Which Authority Chooses How We Adapt to Environmental Shifts?

For decades, halting climate change” has been the central aim of climate governance. Spanning the ideological range, from community-based climate advocates to high-level UN representatives, lowering carbon emissions to avert future catastrophe has been the guiding principle of climate policies.

Yet climate change has come and its tangible effects are already being experienced. This means that climate politics can no longer focus exclusively on preventing future catastrophes. It must now also include debates over how society manages climate impacts already transforming economic and social life. Risk pools, housing, hydrological and spatial policies, employment sectors, and regional commerce – all will need to be fundamentally transformed as we adapt to a transformed and increasingly volatile climate.

Environmental vs. Societal Impacts

To date, climate adaptation has focused on the environmental impacts of climate change: fortifying seawalls against sea level rise, upgrading flood control systems, and adapting buildings for harsh meteorological conditions. But this infrastructure-centric framing sidesteps questions about the institutions that will condition how people experience the political impacts of climate change. Do we enable property insurance markets to function without restriction, or should the federal government support high-risk regions? Is it right to uphold disaster aid systems that exclusively benefit property owners, or do we guarantee equitable recovery support? Do we leave workers toiling in extreme heat to their companies' discretion, or do we implement federal protections?

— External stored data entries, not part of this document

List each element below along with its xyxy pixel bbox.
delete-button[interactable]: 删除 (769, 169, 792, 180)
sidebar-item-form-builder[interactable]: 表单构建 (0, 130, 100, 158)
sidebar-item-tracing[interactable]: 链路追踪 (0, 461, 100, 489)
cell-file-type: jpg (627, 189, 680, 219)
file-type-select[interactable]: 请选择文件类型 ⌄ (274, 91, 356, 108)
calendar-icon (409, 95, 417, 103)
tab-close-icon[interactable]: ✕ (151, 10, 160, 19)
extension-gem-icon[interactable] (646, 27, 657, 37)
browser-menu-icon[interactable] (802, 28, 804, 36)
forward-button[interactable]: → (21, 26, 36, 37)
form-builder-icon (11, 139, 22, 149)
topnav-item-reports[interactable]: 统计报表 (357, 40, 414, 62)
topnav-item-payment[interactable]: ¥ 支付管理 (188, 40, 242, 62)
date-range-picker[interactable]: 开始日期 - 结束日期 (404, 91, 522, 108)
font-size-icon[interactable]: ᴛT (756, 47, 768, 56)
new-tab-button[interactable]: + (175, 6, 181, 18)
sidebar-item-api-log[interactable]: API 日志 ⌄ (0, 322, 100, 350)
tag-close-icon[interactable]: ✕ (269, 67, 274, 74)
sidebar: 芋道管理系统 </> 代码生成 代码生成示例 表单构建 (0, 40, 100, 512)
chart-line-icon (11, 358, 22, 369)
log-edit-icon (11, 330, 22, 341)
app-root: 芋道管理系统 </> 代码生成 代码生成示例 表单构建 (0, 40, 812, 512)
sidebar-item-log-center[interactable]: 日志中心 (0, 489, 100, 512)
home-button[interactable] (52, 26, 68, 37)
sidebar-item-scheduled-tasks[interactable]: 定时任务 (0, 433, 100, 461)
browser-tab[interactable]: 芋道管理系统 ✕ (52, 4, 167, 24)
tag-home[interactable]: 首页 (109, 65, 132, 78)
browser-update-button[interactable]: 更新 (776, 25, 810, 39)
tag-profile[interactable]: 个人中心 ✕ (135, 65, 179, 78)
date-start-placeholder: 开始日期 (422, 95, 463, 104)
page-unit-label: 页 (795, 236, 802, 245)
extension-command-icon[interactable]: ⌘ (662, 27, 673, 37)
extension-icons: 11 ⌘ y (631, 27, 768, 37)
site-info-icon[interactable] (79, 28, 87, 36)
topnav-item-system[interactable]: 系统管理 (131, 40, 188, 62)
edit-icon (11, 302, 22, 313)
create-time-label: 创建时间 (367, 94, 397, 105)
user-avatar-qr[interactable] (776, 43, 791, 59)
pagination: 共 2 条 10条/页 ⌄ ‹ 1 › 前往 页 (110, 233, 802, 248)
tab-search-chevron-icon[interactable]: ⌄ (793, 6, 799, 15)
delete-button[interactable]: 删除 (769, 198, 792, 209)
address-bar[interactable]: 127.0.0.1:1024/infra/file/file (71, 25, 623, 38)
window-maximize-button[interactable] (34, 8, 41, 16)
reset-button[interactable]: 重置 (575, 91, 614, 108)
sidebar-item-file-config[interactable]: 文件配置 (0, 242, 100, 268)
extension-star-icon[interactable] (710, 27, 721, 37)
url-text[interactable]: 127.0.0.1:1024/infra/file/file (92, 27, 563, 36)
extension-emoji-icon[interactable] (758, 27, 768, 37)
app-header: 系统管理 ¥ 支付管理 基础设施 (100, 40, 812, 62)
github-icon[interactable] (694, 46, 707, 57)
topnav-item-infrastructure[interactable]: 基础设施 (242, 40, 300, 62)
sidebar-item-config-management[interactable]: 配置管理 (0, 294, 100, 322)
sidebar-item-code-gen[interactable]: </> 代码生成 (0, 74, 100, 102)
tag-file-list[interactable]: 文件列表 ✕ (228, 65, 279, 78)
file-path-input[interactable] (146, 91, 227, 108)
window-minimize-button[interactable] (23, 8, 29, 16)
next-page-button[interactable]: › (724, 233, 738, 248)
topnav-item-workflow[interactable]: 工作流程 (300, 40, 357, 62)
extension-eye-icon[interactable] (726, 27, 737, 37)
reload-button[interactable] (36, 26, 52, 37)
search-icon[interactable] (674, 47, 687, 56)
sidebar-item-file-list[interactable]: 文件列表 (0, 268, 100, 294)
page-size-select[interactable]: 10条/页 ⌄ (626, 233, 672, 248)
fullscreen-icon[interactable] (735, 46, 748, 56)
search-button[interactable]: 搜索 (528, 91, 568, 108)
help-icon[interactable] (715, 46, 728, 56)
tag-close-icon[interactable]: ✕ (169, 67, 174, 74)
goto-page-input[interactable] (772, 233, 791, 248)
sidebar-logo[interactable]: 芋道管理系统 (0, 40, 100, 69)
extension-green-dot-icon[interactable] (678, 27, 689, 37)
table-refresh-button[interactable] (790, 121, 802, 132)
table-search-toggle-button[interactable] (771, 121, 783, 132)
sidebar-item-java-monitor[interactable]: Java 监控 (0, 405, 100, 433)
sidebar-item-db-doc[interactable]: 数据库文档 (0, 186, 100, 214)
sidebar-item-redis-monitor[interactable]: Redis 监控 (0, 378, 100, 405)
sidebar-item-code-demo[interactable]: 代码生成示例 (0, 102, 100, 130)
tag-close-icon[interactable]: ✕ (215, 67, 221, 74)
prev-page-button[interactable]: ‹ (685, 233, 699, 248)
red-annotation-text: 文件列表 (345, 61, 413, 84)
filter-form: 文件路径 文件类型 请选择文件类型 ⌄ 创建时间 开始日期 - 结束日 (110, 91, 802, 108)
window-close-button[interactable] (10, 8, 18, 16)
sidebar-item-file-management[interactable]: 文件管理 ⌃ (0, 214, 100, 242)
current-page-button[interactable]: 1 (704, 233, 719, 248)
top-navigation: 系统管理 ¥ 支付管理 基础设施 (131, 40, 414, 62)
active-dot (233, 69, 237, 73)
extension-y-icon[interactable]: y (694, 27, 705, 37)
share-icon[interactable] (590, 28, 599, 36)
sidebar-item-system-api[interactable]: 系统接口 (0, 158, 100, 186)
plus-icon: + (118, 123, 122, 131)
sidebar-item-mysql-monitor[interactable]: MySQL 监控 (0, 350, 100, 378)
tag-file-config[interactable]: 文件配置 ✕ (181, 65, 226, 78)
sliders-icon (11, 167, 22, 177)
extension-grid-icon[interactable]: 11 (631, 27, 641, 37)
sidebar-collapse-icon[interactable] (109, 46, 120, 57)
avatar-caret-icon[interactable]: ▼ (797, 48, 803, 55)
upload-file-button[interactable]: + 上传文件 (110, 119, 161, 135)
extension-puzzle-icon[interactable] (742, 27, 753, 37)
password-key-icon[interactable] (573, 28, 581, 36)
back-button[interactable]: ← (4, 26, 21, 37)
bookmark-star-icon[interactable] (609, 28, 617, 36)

These questions are not imaginary. In the United States alone, a increase in non-renewal rates across the homeowners’ insurance industry – even beyond vulnerable areas in Florida and California – indicates that climate endangers to trigger a countrywide coverage emergency. In 2023, UPS workers warned of a nationwide strike over on-the-job heat exposure, ultimately securing an agreement to fit air conditioning in delivery trucks. That same year, after years of water scarcity left the Colorado River’s reservoirs at record lows – threatening water supplies for 40 million people – the Biden administration compensated Arizona, Nevada and California $1.2bn to cut their water usage. How we answer to these governmental emergencies – and those to come – will encode fundamentally different visions of society. Yet these struggles remain largely outside the frame of climate politics, which continues to treat adaptation as a technical matter for professionals and designers rather than real ideological struggle.

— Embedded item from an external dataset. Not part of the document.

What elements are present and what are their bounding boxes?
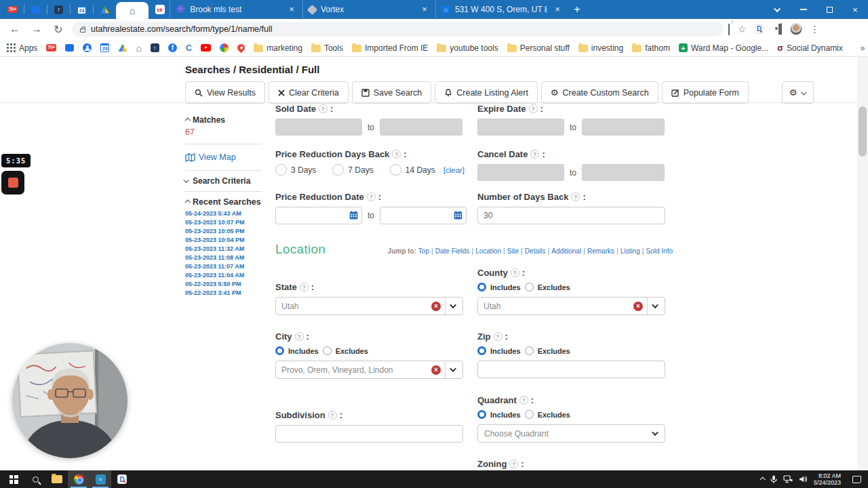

From Specialist Frameworks

Climate politics has already transcended technocratic frameworks when it comes to carbon cutting. Nearly 30 years ago, the Kyoto protocol embodied the common understanding that economic tools would solve climate change. But as emissions kept rising and those markets proved ineffectual, the focus shifted to national-level industrial policy debates – and with it, climate became genuinely political. Recent years have seen any number of political battles, covering the sustainable business of Biden’s Inflation Reduction Act versus the social democracy of the Green New Deal to debates over state control of resources in Bolivia and coal phase-out compensation in Germany. These are struggles about principles and negotiating between opposing agendas, not merely pollution calculations.

Yet even as climate migrated from the preserve of technocratic elites to more recognizable arenas of political struggle, it remained confined to the realm of decarbonization. Even the ideologically forward agenda of Zohran Mamdani’s NYC mayoral campaign – which associates climate to the affordability emergency, arguing that rent freezes, universal childcare and free public transit will prevent New Yorkers from relocating for more economical, but high-consumption, life in the suburbs – makes its case through an carbon cutting perspective. A completely holistic climate politics would apply this same societal vision to adaptation – transforming social institutions not only to prevent future warming, but also to manage the climate impacts already changing everyday life.

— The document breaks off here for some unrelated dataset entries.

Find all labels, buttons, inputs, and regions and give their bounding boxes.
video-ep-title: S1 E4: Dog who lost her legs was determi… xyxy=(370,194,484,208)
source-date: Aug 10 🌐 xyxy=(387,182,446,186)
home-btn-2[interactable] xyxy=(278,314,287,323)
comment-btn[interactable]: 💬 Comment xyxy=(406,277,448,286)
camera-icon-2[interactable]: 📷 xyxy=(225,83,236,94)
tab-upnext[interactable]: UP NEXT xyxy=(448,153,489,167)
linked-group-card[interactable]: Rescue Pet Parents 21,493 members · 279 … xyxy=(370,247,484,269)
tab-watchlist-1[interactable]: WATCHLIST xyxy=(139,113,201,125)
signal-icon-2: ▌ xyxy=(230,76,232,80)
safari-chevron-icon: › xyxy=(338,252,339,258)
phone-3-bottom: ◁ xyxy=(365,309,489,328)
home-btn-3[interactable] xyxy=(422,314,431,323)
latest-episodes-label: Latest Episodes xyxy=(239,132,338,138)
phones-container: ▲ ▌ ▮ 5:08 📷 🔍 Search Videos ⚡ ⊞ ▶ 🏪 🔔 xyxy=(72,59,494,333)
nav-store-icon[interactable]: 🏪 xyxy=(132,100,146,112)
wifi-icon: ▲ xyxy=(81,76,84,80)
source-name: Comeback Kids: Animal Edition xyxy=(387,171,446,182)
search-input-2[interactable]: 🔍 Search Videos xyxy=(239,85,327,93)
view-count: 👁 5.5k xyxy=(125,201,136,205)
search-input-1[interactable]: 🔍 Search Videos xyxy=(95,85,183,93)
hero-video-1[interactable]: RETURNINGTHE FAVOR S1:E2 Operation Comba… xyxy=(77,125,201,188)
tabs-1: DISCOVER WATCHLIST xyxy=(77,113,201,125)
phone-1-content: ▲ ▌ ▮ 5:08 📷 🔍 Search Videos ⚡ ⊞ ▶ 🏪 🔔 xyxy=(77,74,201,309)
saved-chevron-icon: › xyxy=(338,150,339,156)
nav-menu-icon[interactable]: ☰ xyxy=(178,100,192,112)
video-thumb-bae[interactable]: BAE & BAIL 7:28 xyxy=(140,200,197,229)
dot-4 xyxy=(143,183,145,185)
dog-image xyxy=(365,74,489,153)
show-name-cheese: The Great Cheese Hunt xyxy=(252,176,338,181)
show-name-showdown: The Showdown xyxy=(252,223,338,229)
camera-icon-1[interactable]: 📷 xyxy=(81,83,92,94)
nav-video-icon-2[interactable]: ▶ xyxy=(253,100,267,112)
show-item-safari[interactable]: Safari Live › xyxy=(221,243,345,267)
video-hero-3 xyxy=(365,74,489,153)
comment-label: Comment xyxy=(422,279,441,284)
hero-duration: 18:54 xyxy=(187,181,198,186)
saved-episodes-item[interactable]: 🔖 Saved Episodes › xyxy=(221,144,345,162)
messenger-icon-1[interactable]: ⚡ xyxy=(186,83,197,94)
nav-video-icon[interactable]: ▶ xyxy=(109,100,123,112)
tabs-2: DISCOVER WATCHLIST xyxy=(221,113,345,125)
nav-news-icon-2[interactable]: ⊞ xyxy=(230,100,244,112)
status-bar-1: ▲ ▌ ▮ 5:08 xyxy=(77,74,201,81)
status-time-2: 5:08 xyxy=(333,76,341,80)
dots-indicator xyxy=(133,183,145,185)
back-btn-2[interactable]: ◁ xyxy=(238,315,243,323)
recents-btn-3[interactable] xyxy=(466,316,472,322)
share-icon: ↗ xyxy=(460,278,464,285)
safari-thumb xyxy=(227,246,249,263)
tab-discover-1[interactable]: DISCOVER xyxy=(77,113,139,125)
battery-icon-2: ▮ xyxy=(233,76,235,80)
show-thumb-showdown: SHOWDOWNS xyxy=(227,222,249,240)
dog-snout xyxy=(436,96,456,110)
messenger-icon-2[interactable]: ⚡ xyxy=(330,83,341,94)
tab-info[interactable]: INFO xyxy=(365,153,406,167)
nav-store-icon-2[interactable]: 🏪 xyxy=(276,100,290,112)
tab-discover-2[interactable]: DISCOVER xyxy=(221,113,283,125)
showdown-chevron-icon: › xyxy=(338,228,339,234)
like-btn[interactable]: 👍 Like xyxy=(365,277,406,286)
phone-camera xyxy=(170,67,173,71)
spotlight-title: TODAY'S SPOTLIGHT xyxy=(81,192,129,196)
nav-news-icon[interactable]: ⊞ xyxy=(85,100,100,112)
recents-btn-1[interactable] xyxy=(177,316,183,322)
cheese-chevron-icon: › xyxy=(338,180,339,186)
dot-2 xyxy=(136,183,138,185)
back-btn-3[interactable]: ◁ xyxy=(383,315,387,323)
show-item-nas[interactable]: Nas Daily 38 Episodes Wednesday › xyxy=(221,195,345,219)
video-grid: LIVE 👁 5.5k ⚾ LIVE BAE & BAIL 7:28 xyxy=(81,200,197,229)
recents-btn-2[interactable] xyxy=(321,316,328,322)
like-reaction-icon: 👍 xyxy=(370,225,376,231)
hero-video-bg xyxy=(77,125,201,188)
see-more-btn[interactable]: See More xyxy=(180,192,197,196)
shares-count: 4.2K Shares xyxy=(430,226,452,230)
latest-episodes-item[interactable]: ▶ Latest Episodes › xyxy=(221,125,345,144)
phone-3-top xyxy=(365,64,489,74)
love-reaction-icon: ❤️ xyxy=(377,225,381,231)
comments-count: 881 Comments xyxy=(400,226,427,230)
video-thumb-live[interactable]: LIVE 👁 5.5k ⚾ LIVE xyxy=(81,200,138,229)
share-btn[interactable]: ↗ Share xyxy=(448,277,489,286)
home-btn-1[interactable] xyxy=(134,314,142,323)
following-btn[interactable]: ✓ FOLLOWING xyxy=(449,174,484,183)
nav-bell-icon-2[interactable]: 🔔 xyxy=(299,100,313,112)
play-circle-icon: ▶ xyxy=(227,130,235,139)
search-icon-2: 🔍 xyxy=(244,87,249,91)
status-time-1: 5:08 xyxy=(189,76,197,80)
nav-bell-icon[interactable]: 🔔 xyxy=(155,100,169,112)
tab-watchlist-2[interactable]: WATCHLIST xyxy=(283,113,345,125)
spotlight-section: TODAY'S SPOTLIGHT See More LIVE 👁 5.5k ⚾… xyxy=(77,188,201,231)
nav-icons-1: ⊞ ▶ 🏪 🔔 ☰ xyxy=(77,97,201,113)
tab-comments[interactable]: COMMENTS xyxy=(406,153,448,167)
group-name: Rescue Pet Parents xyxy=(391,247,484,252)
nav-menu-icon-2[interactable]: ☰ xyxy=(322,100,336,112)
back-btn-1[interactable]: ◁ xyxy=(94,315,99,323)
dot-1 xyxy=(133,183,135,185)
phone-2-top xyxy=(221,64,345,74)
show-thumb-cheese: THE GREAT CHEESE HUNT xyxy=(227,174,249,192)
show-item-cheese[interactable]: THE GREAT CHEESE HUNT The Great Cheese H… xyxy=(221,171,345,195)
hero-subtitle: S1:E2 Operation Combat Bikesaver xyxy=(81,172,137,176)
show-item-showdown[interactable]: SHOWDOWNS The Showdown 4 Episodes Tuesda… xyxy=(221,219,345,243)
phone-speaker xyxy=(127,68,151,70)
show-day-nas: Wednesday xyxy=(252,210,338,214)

Transcending Catastrophic Narratives

The need for this shift becomes more evident once we reject the apocalyptic framing that has long characterized climate discourse. In arguing that climate change constitutes an unstoppable phenomenon that will entirely overcome human civilization, climate politics has become blind to the reality that, for most people, climate change will appear not as something totally unprecedented, but as familiar problems made worse: more people excluded of housing markets after disasters, more workers obliged to work during heatwaves, more local industries decimated after extreme weather events. Climate adaptation is not a separate engineering problem, then, but rather connected to existing societal conflicts.

Emerging Governmental Debates

The terrain of this struggle is beginning to emerge. One influential think tank, for example, recently recommended reforms to the property insurance market to expose homeowners to the “full actuarial cost” of living in vulnerable regions like California. By contrast, a progressive research institute has proposed a system of Housing Resilience Agencies that would provide universal catastrophe coverage. The divergence is sharp: one approach uses cost indicators to prod people out of vulnerable areas – effectively a form of organized relocation through economic forces – while the other allocates public resources that allow them to stay in place safely. But these kinds of policy debates remain infrequent in climate discourse.

This is not to suggest that mitigation should be abandoned. But the sole concentration on preventing climate catastrophe hides a more present truth: climate change is already altering our world. The question is not whether we will reform our institutions to manage climate impacts, but how – and whose vision will succeed.